INSTRUCTIONS TO FOLLOW ->
Every line below must be copied as written, except for pictures.
────────────────────────────────────────
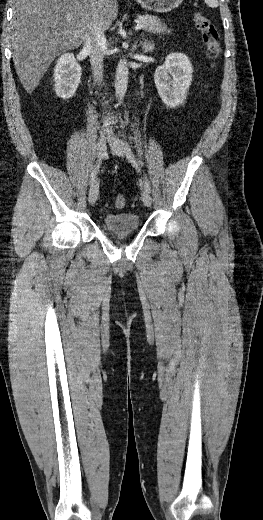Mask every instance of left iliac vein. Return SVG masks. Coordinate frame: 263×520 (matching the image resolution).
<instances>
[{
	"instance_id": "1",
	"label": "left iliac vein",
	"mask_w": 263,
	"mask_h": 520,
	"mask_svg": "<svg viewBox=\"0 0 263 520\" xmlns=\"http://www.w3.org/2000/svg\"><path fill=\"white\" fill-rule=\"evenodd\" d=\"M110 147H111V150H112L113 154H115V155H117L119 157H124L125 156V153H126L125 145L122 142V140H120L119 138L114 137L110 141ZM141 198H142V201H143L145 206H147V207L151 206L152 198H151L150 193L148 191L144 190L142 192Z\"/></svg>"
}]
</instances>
────────────────────────────────────────
YOUR SOLUTION ->
Mask every instance of left iliac vein. Return SVG masks. Coordinate frame: 263×520 (matching the image resolution).
<instances>
[{
	"instance_id": "1",
	"label": "left iliac vein",
	"mask_w": 263,
	"mask_h": 520,
	"mask_svg": "<svg viewBox=\"0 0 263 520\" xmlns=\"http://www.w3.org/2000/svg\"><path fill=\"white\" fill-rule=\"evenodd\" d=\"M110 147H111V150H112L113 154H115V155H117L119 157H124L125 156V153H126L125 145L122 142V140H120L119 138L114 137L110 141ZM141 198H142V201H143L145 206H147V207L151 206L152 198H151L150 193L148 191L144 190L142 192Z\"/></svg>"
}]
</instances>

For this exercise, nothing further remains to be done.